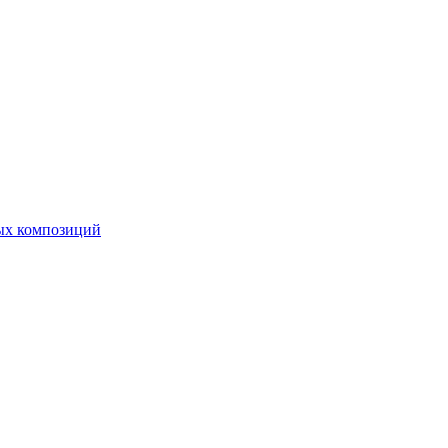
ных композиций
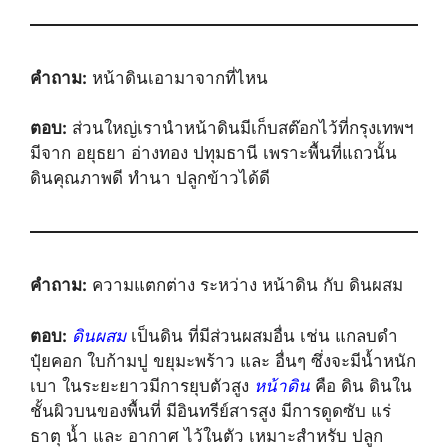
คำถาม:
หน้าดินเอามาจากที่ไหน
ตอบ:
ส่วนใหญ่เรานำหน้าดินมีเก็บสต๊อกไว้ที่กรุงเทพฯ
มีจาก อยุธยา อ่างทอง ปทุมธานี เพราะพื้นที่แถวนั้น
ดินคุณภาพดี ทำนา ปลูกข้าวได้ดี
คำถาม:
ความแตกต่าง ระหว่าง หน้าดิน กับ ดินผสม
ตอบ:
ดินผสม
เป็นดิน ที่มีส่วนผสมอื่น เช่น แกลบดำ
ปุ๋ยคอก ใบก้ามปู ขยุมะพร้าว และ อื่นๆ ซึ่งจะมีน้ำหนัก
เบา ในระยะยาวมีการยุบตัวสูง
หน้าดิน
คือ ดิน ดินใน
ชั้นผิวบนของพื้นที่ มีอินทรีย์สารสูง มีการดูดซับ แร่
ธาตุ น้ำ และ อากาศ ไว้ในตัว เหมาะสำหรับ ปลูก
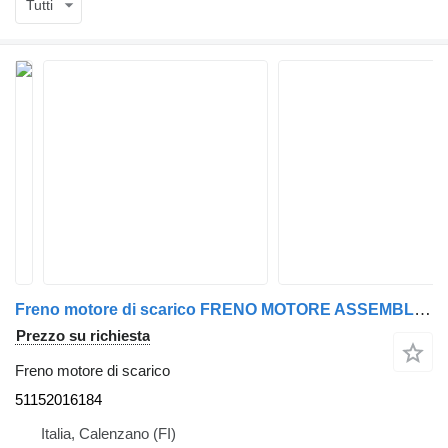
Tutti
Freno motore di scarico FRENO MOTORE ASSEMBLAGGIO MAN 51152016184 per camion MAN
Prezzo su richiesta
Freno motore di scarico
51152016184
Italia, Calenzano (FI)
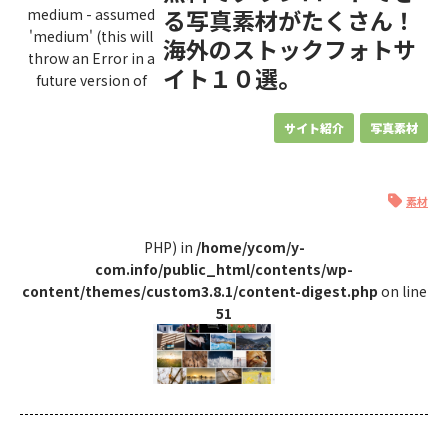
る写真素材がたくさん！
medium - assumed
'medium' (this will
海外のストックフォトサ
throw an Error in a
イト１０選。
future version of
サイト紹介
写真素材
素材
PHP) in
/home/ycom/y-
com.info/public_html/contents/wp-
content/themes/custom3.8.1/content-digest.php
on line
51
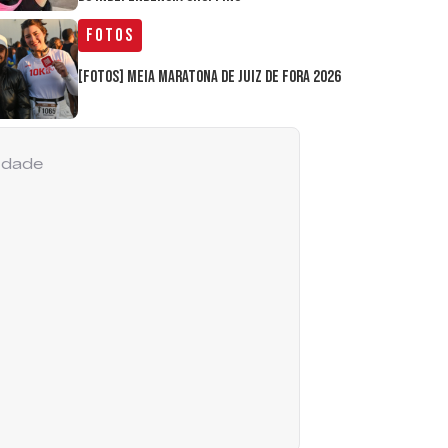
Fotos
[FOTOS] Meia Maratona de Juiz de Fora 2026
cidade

______

• [Task to carry out]
Repeat the material exactly. Any picture in it should be dropped.

• [Response below]
ных композиций
คำถาม:
หน้าดินเอามาจากที่ไหน
ตอบ:
ส่วนใหญ่เรานำหน้าดินมีเก็บสต๊อกไว้ที่กรุงเทพฯ
มีจาก อยุธยา อ่างทอง ปทุมธานี เพราะพื้นที่แถวนั้น
ดินคุณภาพดี ทำนา ปลูกข้าวได้ดี
คำถาม:
ความแตกต่าง ระหว่าง หน้าดิน กับ ดินผสม
ตอบ:
ดินผสม
เป็นดิน ที่มีส่วนผสมอื่น เช่น แกลบดำ
ปุ๋ยคอก ใบก้ามปู ขยุมะพร้าว และ อื่นๆ ซึ่งจะมีน้ำหนัก
เบา ในระยะยาวมีการยุบตัวสูง
หน้าดิน
คือ ดิน ดินใน
ชั้นผิวบนของพื้นที่ มีอินทรีย์สารสูง มีการดูดซับ แร่
ธาตุ น้ำ และ อากาศ ไว้ในตัว เหมาะสำหรับ ปลูก
Tutti
Freno motore di scarico FRENO MOTORE ASSEMBLAGGIO MAN 51152016184 per camion MAN
Prezzo su richiesta
Freno motore di scarico
51152016184
Italia, Calenzano (FI)
る写真素材がたくさん！
medium - assumed
'medium' (this will
海外のストックフォトサ
throw an Error in a
イト１０選。
future version of
サイト紹介
写真素材
素材
PHP) in
/home/ycom/y-
com.info/public_html/contents/wp-
content/themes/custom3.8.1/content-digest.php
on line
51
Fotos
[FOTOS] Meia Maratona de Juiz de Fora 2026
cidade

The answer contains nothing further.